Understanding ‘what works’ in cold case investigations is central if we are to help investigators in the field. Toolin and colleagues focus primarily on psychological evidence-based research and present a systematic review of research regarding preventative methods and investigative techniques. The review highlights some of the promising leads in the field but casts a fair and scientific lens through which to understand, interpret, and progress the area moving forward. Their finding that in its present form psychological research is insufficient to inform evidence-based guidance should be seen as a caution to applied practitioners and a call-to-action for researchers. The onus is on us to continue developing our methods to improve their application.
A sign of this improved psychological application can be seen in the paper by Brooks and Hira, which outlines the role of operational psychology in New Zealand. Brooks and Hira outline key areas that operational psychology can be applied in cold cases, including, personality and offender profiling, crime analysis, victimology, interviewing, and equivocal death analysis, among others. Their paper provides a cautious yet optimistic outlook for the role and future of operational and forensic psychology in Behavioural Science Units focusing on cold cases.
Sadly, many cold cases are cold owing to the lack of a body. No-body homicides are some of the most challenging to investigate and resolve. The role of forensic science, with its myriad achievements, is rendered relatively obsolete if a body is not found. To this extent, two papers in this Special Issue outline current, cutting-edge approaches to finding the missing. First, Berezowski and colleagues provide a multidisciplinary approach to locating clandestine graves. Through the combined use of geographic profiling, LiDAR, and near surface geophysics, Berezowski and colleagues offer a promising account of what can be done to assist investigators. This multidisciplinary approach speaks to the heart of the power of multidisciplinary, multimethod synergy.
Investigators, however, may not always have the funds or time to use technology to scan large geographical areas. Narrowing the spotlight of a searchlight is sometimes required. In the second paper focusing on no-body homicides, Keatley provides a potential new lens to re-view cold cases. Taking the approach of ‘Winthropping’ – a method used to locate clandestine locations – Keatley suggests that focusing on forensic linguistics may offer insight through people's statements. Keatley shows several cases in which individuals potentially leaked information that related to where a body was later found. Though speculative and tentative in its nature, Keatley suggests that perhaps to find ‘where’ a body is hidden, we should study what may be hidden in people's words to see if they leak information in there.
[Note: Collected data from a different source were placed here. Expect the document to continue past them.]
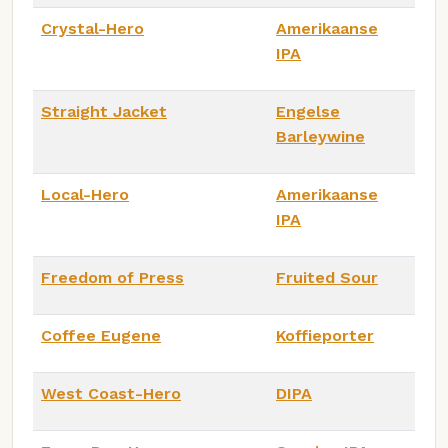
Crystal-Hero
Amerikaanse
IPA
Straight Jacket
Engelse
Barleywine
Local-Hero
Amerikaanse
IPA
Freedom of Press
Fruited Sour
Coffee Eugene
Koffieporter
West Coast-Hero
DIPA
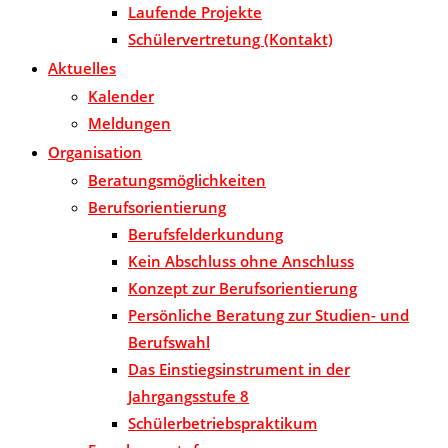
Laufende Projekte
Schülervertretung (Kontakt)
Aktuelles
Kalender
Meldungen
Organisation
Beratungsmöglichkeiten
Berufsorientierung
Berufsfelderkundung
Kein Abschluss ohne Anschluss
Konzept zur Berufsorientierung
Persönliche Beratung zur Studien- und
Berufswahl
Das Einstiegsinstrument in der
Jahrgangsstufe 8
Schülerbetriebspraktikum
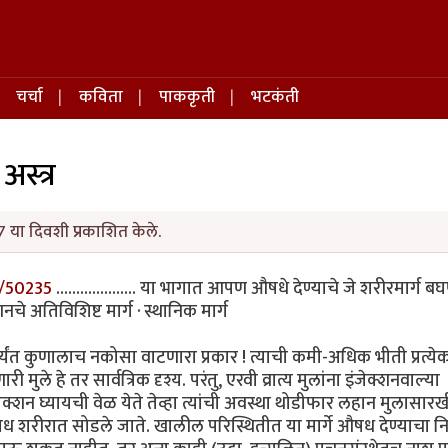
चर्चा
कविता
पाककृती
भटकंती
अस्त्र
 या दिवशी प्रकाशित केले.
/50235
.................... या भागात आपण औषधे देण्याचे जे शरीरमार्ग ब
नचे अतिविशिष्ट मार्ग · स्थानिक मार्ग
्यंत कुणालाच नकोसा वाटणारा प्रकार ! त्याची कमी-अधिक भीती प्रत्येक
े हे तर सार्वत्रिक दृश्य. परंतु, एरवी व्रात्य मुलांना इंजेक्शनवाल्या
जेक्शन घ्यायची वेळ येते तेव्हा त्यांची अवस्था थोडीफार लहान मुलासार
षध शरीरात सोडले जाते. खालील परिस्थितीत या मार्गे औषध देण्याचा नि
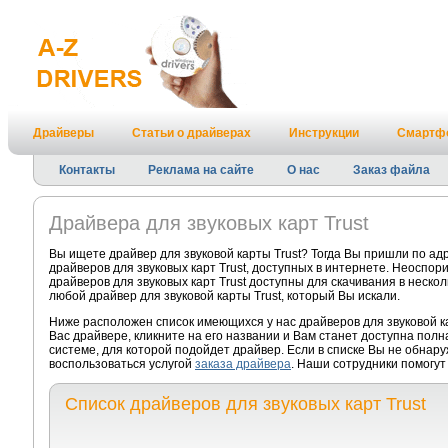
Драйверы
Статьи о драйверах
Инструкции
Смартф
Контакты
Реклама на сайте
О нас
Заказ файла
Драйвера для звуковых карт Trust
Вы ищете драйвер для звуковой карты Trust? Тогда Вы пришли по а
драйверов для звуковых карт Trust, доступных в интернете. Неоспо
драйверов для звуковых карт Trust доступны для скачивания в нескол
любой драйвер для звуковой карты Trust, который Вы искали.
Ниже расположен список имеющихся у нас драйверов для звуковой к
Вас драйвере, кликните на его названии и Вам станет доступна пол
системе, для которой подойдет драйвер. Если в списке Вы не обнару
воспользоваться услугой
заказа драйвера
. Наши сотрудники помогут 
Список драйверов для звуковых карт Trust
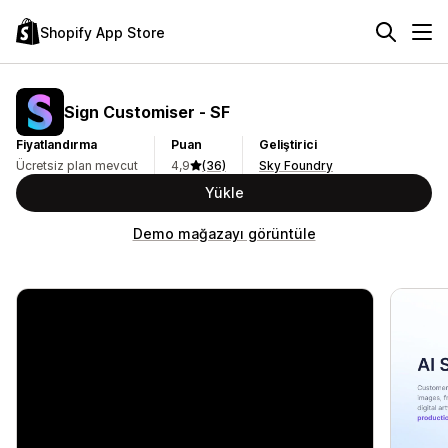
Shopify App Store
Sign Customiser ‑ SF
Fiyatlandırma
Puan
Geliştirici
Ücretsiz plan mevcut
4,9
(36)
Sky Foundry
Yükle
Demo mağazayı görüntüle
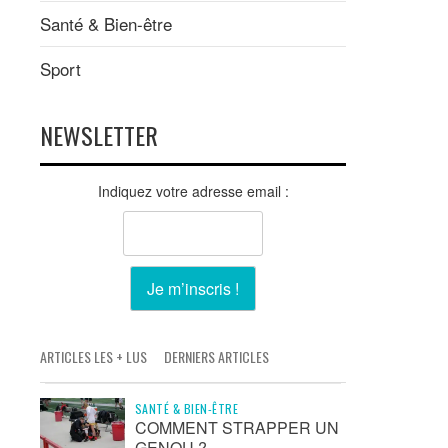
Santé & Bien-être
Sport
NEWSLETTER
Indiquez votre adresse email :
ARTICLES LES + LUS
DERNIERS ARTICLES
SANTÉ & BIEN-ÊTRE
COMMENT STRAPPER UN
GENOU ?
Cold cases typically incur vast quantities of information, statements, tip-offs, conjectures, and hypotheses. Often it is not the lack of information that impedes a cold case review, but rather managing the synthesis and weighting of multiple hypothetical pathways. To assist with this, Keatley, Arntfield, and Clarke bring together the cutting-edge of temporal dynamics research for use in cold case reviews. Crime Script Sequencing – the combination of Crime Script Analysis and Behaviour Sequence Analysis – is outlined and applied to a real-world unsolved cold case. The authors show how while not a ‘solving’ tool, per se, it may provide some clarity to investigative pathways.
Finally, Guareschi and Magni provide an important overview of a real cold case. Guareschi and Magni shine a light on the real-world experience of working a cold case and the importance of attaining synergy between investigators, communities, and academics. Their conclusions provide a timely reminder of the need for synergy and community consideration. Therefore, to end where we began: it takes a whole community – including practitioners, academics, and the public – to solve a cold case, and this Special Issue provides several pathways forward.